**WORK INSTRUCTION**
Give the listing again character for character, but drop the images.

•••••

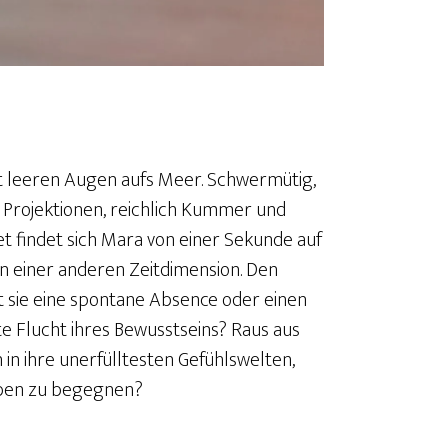
it leeren Augen aufs Meer. Schwermütig,
, Projektionen, reichlich Kummer und
t findet sich Mara von einer Sekunde auf
in einer anderen Zeitdimension. Den
t sie eine spontane Absence oder einen
nte Flucht ihres Bewusstseins? Raus aus
 in ihre unerfülltesten Gefühlswelten,
eben zu begegnen?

•••••

**OUTPUT OF THE TASK**
it leeren Augen aufs Meer. Schwermütig,
, Projektionen, reichlich Kummer und
t findet sich Mara von einer Sekunde auf
in einer anderen Zeitdimension. Den
t sie eine spontane Absence oder einen
nte Flucht ihres Bewusstseins? Raus aus
 in ihre unerfülltesten Gefühlswelten,
eben zu begegnen?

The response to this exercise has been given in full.